:: PROVIDED INFORMATION

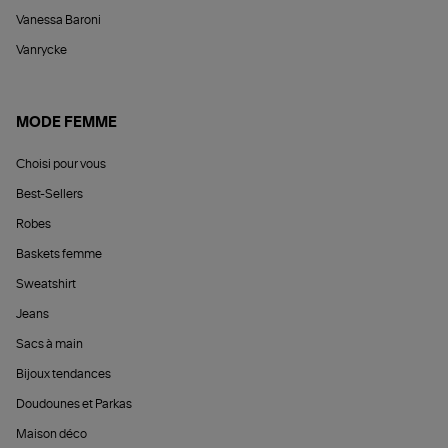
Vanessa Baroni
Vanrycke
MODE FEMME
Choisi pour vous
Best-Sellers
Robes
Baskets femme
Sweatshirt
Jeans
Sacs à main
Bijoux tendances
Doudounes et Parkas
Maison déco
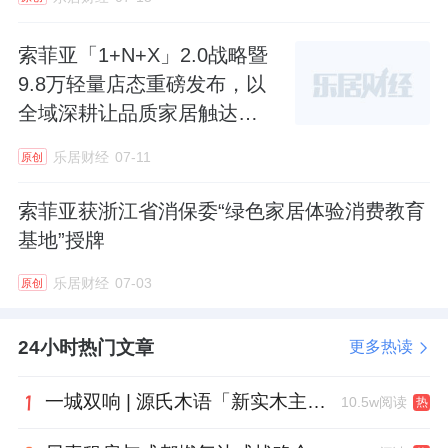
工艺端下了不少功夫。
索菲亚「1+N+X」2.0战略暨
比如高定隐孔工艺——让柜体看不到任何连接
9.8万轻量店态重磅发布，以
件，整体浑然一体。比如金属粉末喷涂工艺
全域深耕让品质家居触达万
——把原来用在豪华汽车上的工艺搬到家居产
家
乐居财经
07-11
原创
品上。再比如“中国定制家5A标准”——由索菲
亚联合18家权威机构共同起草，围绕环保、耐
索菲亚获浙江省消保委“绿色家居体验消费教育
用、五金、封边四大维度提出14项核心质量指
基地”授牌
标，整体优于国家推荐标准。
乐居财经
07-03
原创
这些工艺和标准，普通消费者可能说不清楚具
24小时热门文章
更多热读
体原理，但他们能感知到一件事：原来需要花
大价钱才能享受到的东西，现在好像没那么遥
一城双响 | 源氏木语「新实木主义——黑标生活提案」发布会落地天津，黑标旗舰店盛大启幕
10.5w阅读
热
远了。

::::

• [TASK OBJECTIVE]: Your copy of the records must match them exactly, except that no pictures appear in it.

• [ANSWER TO THE PROBLEM]:
Vanessa Baroni
Vanrycke
MODE FEMME
Choisi pour vous
Best-Sellers
Robes
Baskets femme
Sweatshirt
Jeans
Sacs à main
Bijoux tendances
Doudounes et Parkas
Maison déco
工艺端下了不少功夫。
索菲亚「1+N+X」2.0战略暨
比如高定隐孔工艺——让柜体看不到任何连接
9.8万轻量店态重磅发布，以
件，整体浑然一体。比如金属粉末喷涂工艺
全域深耕让品质家居触达万
——把原来用在豪华汽车上的工艺搬到家居产
家
乐居财经
07-11
原创
品上。再比如“中国定制家5A标准”——由索菲
亚联合18家权威机构共同起草，围绕环保、耐
索菲亚获浙江省消保委“绿色家居体验消费教育
用、五金、封边四大维度提出14项核心质量指
基地”授牌
标，整体优于国家推荐标准。
乐居财经
07-03
原创
这些工艺和标准，普通消费者可能说不清楚具
24小时热门文章
更多热读
体原理，但他们能感知到一件事：原来需要花
大价钱才能享受到的东西，现在好像没那么遥
一城双响 | 源氏木语「新实木主义——黑标生活提案」发布会落地天津，黑标旗舰店盛大启幕
10.5w阅读
热
远了。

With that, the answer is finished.